In any case, more discussion needs to happen in general about this as we add L7 support to Neutron LBaaS, whether or not y’all like my model change proposal.


Multiple load balanced services per floating IP

Obvious use case is HTTP and HTTPS listeners on the same IP. Hopefully this is clear how this is now accomplished by splitting up “VIP” into “instance” and “listener” entities.


High Availability

This is where the “cluster” concept of the model comes into play. A cluster in this case indicates one or more “load balancer” objects which carry similar configuration for balancing all the instances and listeners defined and assigned to it. If the cluster_model is “active-standby” then the presumption here is that you’ve got two load balancer entities (which could be software appliances or vendor appliances) which are configured to act as a highly available pair of load balancers.

Note that non-HA topologies also work fine with this model. In this case, the cluster would have only one load balancer associated with it.


(Full disclosure: In our environment, at the present time we operate our BLBv2 boxes exclusively in an active-standby HA configuration, where the cluster IP addresses (both IPv4 and IPv6) are floating IPs that the two nodes keep alive using corosync and pacemaker. I think we can accomplish the same thing with a simpler tool like ucarp. We also exclusively use layer-3 routing to route “instance” addresses to the right cluster’s ha_ip_address. I think this is an as of yet unsolved “routed mode” version of load balancing that I’ve seen discussed around Neutron LBaaS.)


Also note that although we don’t do this with BLBv2 right now, it should be possible to set up an n-node active-active load balancer cluster by having a flow-based router that lives “above” the load balancers in a given network topology, and is configured to split flows between the load balancers for incoming TCP connections. In theory, this makes for being able to scale load balancer capacity “infinitely” horizontally, so long as your flow-based router can keep up, and as long as you’ve got network and compute capacity in your pools to keep up. This is extremely important for SSL offloading (as I’ll talk about later). And given the discussions of distributed routing going on within the Neutron project as a whole, sounds like the flow-based router might eventually also scale well horizontally.

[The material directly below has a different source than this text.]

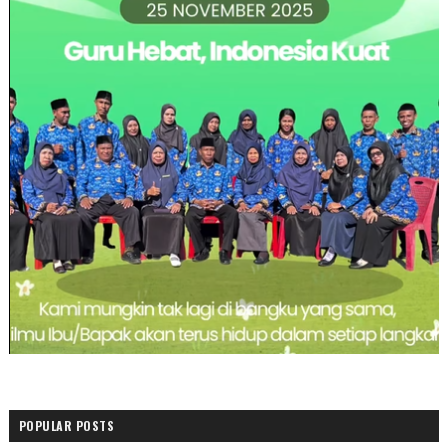
POPULAR POSTS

Automated provisioning of load balancer devices

Since load balancers are an entity in this model, it should be possible for a given driver to spawn a new load balancer, populate it with the right configuration, then associate it with a given cluster.

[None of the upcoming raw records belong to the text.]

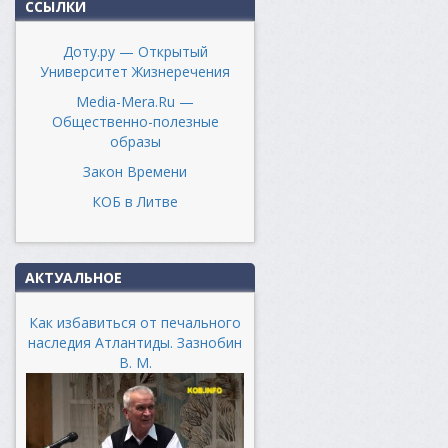
ССЫЛКИ
Доту.ру — Открытый
Университет Жизнеречения
Media-Mera.Ru —
Общественно-полезные
образы
Закон Времени
КОБ в Литве
АКТУАЛЬНОЕ
Как избавиться от печального
наследия Атлантиды. Зазнобин
В. М.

It should also be possible for a cloud administrator to pre-provision a given cluster with a given vendor’s load balancer appliances, which can then be used by tenants for deploying instances and listeners.


Automated scaling of load-balancer services

I talked about horizontal scaling of load balancers above under “High Availability,” but, at least in the case of a software appliance, vertical scaling should also be possible in an active-standby cluster_model by killing the standby node, spawning a new, larger one, pushing instance/listener configuration to it, flip-flopping the active/standby role between the two nodes, and then killing and respawning the remaining node in the same way.  Scale-downs should be doable the same way.

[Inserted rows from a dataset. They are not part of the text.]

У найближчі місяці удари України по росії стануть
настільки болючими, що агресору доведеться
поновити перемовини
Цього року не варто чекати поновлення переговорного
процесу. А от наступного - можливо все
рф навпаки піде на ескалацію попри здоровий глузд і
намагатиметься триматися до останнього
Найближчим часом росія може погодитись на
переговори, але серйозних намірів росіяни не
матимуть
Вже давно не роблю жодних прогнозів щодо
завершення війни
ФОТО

Backward compatibility with old model workflows

I realize that, especially if the old model has seen wide-scale adoption, it’s probably going to be necessary to have a tenant workflow which is backward compatible with the old model. So, let me illustrate in pseudo code, one way of supporting this with the new model I’ve proposed. I’m going off the tenant workflow described here:


1.    Create the load balancer pool

2.    Create a health monitor for the pool and associate it with the pool

3.    Add members (back-end nodes) to the pool

4.    Create a VIP associated with the pool.

5.    (Optional) Create a floating IP and point it at the VIP for the pool.


So, using the proposed model:


1. Client issues request to create load balancer pool

            * Agent creates pool object, sets legacy_network attribute to network_id requested in client API command


2. Create a health monitor for the pool and associate it with the pool

            * Agent creates healthmonitor object and associates it with the pool. For v1 model, agent sets appropriate monitor cascading attributes on pool object.


3. Add members (back-end nodes) to the pool

            * Agent creates member objects and associates them with the pool.


4. Create a VIP associated with the pool.

            * Agent checks to see if cluster object already exists that tenant has access to that also has access to the legacy_network set in the pool.

                        * If not, create cluster object, then spawn a virtual load balancer node. Once the node is up, associate it with the cluster object.

            * Agent creates instance object, assigns an IP to it corresponding to the cluster’s network, associates it with the cluster

            * Agent creates listener object, associates it with the instance object

            * Agent creates ‘default’ acl object, associates it with both the listener and the pool

            * Agent pushes listener configuration to all load balancers in the cluster


5. (Optional) Create a floating IP and point it at the VIP for the pool.

            * Client creates this in the usual way, as this operation is already strictly out of the scope of the Neutron LBaaS functionality.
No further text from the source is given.